Work to be completed:
From the first line to the last, please print the entries exactly, omitting pictures.

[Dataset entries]
____________________
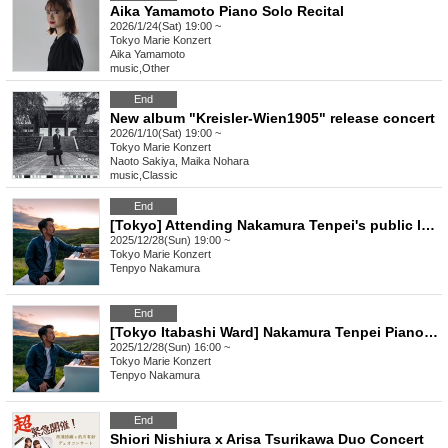
Aika Yamamoto Piano Solo Recital
2026/1/24(Sat) 19:00 ~
Tokyo
Marie Konzert
Aika Yamamoto
music
,
Other
End
New album "Kreisler-Wien1905" release concert
2026/1/10(Sat) 19:00 ~
Tokyo
Marie Konzert
Naoto Sakiya, Maika Nohara
music
,
Classic
End
[Tokyo] Attending Nakamura Tenpei's public lecture
2025/12/28(Sun) 19:00 ~
Tokyo
Marie Konzert
Tenpyo Nakamura
End
[Tokyo Itabashi Ward] Nakamura Tenpei Piano Concert 2025 Winter
2025/12/28(Sun) 16:00 ~
Tokyo
Marie Konzert
Tenpyo Nakamura
End
Shiori Nishiura x Arisa Tsurikawa Duo Concert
____________________
Answer:
Aika Yamamoto Piano Solo Recital
2026/1/24(Sat) 19:00 ~
Tokyo
Marie Konzert
Aika Yamamoto
music
,
Other
End
New album "Kreisler-Wien1905" release concert
2026/1/10(Sat) 19:00 ~
Tokyo
Marie Konzert
Naoto Sakiya, Maika Nohara
music
,
Classic
End
[Tokyo] Attending Nakamura Tenpei's public lecture
2025/12/28(Sun) 19:00 ~
Tokyo
Marie Konzert
Tenpyo Nakamura
End
[Tokyo Itabashi Ward] Nakamura Tenpei Piano Concert 2025 Winter
2025/12/28(Sun) 16:00 ~
Tokyo
Marie Konzert
Tenpyo Nakamura
End
Shiori Nishiura x Arisa Tsurikawa Duo Concert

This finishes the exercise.